BEGIN
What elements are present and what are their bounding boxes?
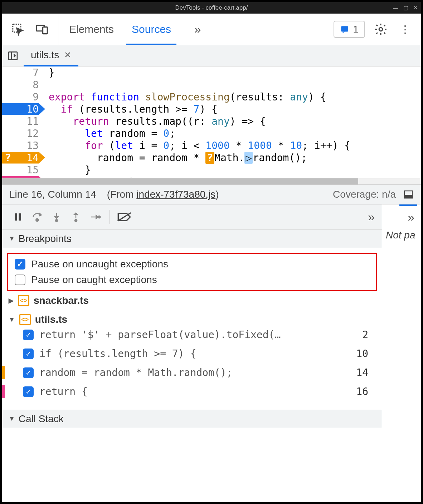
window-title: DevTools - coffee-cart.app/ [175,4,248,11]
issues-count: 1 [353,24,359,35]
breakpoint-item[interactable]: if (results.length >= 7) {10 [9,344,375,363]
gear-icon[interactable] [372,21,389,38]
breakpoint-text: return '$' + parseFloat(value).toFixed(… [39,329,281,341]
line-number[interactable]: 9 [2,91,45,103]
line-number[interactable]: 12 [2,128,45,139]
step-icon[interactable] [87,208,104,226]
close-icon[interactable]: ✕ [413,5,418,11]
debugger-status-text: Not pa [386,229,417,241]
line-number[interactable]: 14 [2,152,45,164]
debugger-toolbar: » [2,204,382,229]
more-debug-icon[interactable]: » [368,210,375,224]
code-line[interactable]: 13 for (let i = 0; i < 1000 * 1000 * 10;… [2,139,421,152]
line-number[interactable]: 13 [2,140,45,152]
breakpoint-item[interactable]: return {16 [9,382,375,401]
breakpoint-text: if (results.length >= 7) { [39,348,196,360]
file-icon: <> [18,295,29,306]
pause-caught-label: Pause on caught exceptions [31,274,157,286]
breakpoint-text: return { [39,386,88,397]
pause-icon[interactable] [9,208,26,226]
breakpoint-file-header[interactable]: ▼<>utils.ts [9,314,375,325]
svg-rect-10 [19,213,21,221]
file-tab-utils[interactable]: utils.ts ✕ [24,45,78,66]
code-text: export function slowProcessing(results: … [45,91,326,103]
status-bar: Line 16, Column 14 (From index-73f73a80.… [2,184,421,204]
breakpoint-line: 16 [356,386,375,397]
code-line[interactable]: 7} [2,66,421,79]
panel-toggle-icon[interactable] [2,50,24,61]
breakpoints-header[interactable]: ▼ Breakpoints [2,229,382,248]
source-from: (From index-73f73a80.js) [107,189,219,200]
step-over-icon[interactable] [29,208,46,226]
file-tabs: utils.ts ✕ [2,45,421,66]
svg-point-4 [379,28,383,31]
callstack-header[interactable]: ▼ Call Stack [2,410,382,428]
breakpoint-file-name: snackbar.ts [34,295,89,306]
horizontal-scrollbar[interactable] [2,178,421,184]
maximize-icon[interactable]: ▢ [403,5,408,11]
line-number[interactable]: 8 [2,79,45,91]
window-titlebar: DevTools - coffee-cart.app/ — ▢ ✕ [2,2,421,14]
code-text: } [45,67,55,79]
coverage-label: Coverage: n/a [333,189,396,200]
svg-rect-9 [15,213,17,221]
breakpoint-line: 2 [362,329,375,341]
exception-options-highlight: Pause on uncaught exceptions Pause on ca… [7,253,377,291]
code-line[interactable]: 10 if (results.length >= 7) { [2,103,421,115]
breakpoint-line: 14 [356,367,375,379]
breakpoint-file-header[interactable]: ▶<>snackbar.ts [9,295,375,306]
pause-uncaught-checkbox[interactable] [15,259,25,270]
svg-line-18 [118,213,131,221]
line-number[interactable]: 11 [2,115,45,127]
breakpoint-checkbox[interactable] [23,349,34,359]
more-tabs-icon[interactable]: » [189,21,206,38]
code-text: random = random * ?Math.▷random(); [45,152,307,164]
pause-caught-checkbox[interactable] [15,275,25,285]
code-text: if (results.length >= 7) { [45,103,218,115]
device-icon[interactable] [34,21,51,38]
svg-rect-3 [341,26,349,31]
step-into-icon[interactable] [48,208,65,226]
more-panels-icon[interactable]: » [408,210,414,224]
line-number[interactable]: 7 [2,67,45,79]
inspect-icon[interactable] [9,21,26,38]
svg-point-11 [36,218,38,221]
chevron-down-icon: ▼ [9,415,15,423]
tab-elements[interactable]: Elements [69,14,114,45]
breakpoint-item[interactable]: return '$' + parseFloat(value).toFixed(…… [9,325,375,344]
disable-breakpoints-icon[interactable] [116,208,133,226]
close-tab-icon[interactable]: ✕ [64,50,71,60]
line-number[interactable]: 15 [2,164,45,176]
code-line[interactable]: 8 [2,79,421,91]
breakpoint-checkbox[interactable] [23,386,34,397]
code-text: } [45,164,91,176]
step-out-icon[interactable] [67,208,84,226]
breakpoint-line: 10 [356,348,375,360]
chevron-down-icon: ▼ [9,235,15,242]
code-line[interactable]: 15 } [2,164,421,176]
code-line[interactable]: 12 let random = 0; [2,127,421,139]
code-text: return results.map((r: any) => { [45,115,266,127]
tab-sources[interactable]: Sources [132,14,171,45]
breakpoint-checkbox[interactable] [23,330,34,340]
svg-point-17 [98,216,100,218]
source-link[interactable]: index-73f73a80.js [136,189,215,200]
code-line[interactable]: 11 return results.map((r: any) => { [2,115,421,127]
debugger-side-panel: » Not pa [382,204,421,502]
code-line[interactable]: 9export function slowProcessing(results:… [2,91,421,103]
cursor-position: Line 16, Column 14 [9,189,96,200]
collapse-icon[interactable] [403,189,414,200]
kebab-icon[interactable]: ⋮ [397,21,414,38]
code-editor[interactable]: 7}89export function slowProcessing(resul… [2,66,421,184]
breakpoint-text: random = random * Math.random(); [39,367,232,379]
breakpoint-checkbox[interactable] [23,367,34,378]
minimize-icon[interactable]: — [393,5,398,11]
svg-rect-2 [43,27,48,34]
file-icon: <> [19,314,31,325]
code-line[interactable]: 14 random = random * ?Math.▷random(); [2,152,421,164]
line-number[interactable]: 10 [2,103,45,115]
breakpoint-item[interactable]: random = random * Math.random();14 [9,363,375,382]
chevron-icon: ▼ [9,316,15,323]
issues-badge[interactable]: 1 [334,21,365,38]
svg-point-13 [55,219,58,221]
END
» TASK PROMPT: Go through the listing above and write it out again exactly, dropping the pictures.

» REPLY:
What elements are present and what are their bounding boxes?
window-title: DevTools - coffee-cart.app/ [175,4,248,11]
issues-count: 1 [353,24,359,35]
breakpoint-item[interactable]: if (results.length >= 7) {10 [9,344,375,363]
gear-icon[interactable] [372,21,389,38]
breakpoint-text: return '$' + parseFloat(value).toFixed(… [39,329,281,341]
line-number[interactable]: 9 [2,91,45,103]
line-number[interactable]: 12 [2,128,45,139]
step-icon[interactable] [87,208,104,226]
close-icon[interactable]: ✕ [413,5,418,11]
debugger-status-text: Not pa [386,229,417,241]
line-number[interactable]: 14 [2,152,45,164]
debugger-toolbar: » [2,204,382,229]
more-debug-icon[interactable]: » [368,210,375,224]
code-line[interactable]: 13 for (let i = 0; i < 1000 * 1000 * 10;… [2,139,421,152]
line-number[interactable]: 13 [2,140,45,152]
breakpoint-item[interactable]: return {16 [9,382,375,401]
breakpoint-text: if (results.length >= 7) { [39,348,196,360]
file-icon: <> [18,295,29,306]
pause-caught-label: Pause on caught exceptions [31,274,157,286]
breakpoint-text: return { [39,386,88,397]
pause-icon[interactable] [9,208,26,226]
breakpoint-file-header[interactable]: ▼<>utils.ts [9,314,375,325]
svg-rect-10 [19,213,21,221]
file-tab-utils[interactable]: utils.ts ✕ [24,45,78,66]
code-text: export function slowProcessing(results: … [45,91,326,103]
status-bar: Line 16, Column 14 (From index-73f73a80.… [2,184,421,204]
breakpoint-line: 16 [356,386,375,397]
code-line[interactable]: 7} [2,66,421,79]
panel-toggle-icon[interactable] [2,50,24,61]
breakpoints-header[interactable]: ▼ Breakpoints [2,229,382,248]
source-from: (From index-73f73a80.js) [107,189,219,200]
step-over-icon[interactable] [29,208,46,226]
file-tabs: utils.ts ✕ [2,45,421,66]
svg-point-4 [379,28,383,31]
callstack-header[interactable]: ▼ Call Stack [2,410,382,428]
breakpoint-file-name: snackbar.ts [34,295,89,306]
horizontal-scrollbar[interactable] [2,178,421,184]
maximize-icon[interactable]: ▢ [403,5,408,11]
line-number[interactable]: 8 [2,79,45,91]
window-titlebar: DevTools - coffee-cart.app/ — ▢ ✕ [2,2,421,14]
code-text: } [45,67,55,79]
coverage-label: Coverage: n/a [333,189,396,200]
svg-rect-9 [15,213,17,221]
breakpoint-line: 2 [362,329,375,341]
exception-options-highlight: Pause on uncaught exceptions Pause on ca… [7,253,377,291]
code-line[interactable]: 10 if (results.length >= 7) { [2,103,421,115]
breakpoint-line: 14 [356,367,375,379]
breakpoint-file-header[interactable]: ▶<>snackbar.ts [9,295,375,306]
pause-uncaught-checkbox[interactable] [15,259,25,270]
svg-line-18 [118,213,131,221]
line-number[interactable]: 11 [2,115,45,127]
breakpoint-checkbox[interactable] [23,349,34,359]
more-tabs-icon[interactable]: » [189,21,206,38]
code-text: random = random * ?Math.▷random(); [45,152,307,164]
pause-caught-checkbox[interactable] [15,275,25,285]
code-text: if (results.length >= 7) { [45,103,218,115]
device-icon[interactable] [34,21,51,38]
svg-rect-3 [341,26,349,31]
step-into-icon[interactable] [48,208,65,226]
more-panels-icon[interactable]: » [408,210,414,224]
line-number[interactable]: 7 [2,67,45,79]
inspect-icon[interactable] [9,21,26,38]
svg-point-11 [36,218,38,221]
chevron-down-icon: ▼ [9,415,15,423]
tab-elements[interactable]: Elements [69,14,114,45]
breakpoint-item[interactable]: return '$' + parseFloat(value).toFixed(…… [9,325,375,344]
disable-breakpoints-icon[interactable] [116,208,133,226]
close-tab-icon[interactable]: ✕ [64,50,71,60]
line-number[interactable]: 15 [2,164,45,176]
code-line[interactable]: 8 [2,79,421,91]
breakpoint-checkbox[interactable] [23,386,34,397]
code-text: } [45,164,91,176]
step-out-icon[interactable] [67,208,84,226]
breakpoint-line: 10 [356,348,375,360]
chevron-down-icon: ▼ [9,235,15,242]
code-line[interactable]: 15 } [2,164,421,176]
code-line[interactable]: 12 let random = 0; [2,127,421,139]
code-text: return results.map((r: any) => { [45,115,266,127]
tab-sources[interactable]: Sources [132,14,171,45]
breakpoint-checkbox[interactable] [23,330,34,340]
svg-point-17 [98,216,100,218]
source-link[interactable]: index-73f73a80.js [136,189,215,200]
code-line[interactable]: 11 return results.map((r: any) => { [2,115,421,127]
debugger-side-panel: » Not pa [382,204,421,502]
code-line[interactable]: 9export function slowProcessing(results:… [2,91,421,103]
cursor-position: Line 16, Column 14 [9,189,96,200]
collapse-icon[interactable] [403,189,414,200]
kebab-icon[interactable]: ⋮ [397,21,414,38]
code-editor[interactable]: 7}89export function slowProcessing(resul… [2,66,421,184]
breakpoint-text: random = random * Math.random(); [39,367,232,379]
breakpoint-checkbox[interactable] [23,367,34,378]
minimize-icon[interactable]: — [393,5,398,11]
svg-rect-2 [43,27,48,34]
file-icon: <> [19,314,31,325]
code-line[interactable]: 14 random = random * ?Math.▷random(); [2,152,421,164]
line-number[interactable]: 10 [2,103,45,115]
breakpoint-item[interactable]: random = random * Math.random();14 [9,363,375,382]
chevron-icon: ▼ [9,316,15,323]
issues-badge[interactable]: 1 [334,21,365,38]
svg-point-13 [55,219,58,221]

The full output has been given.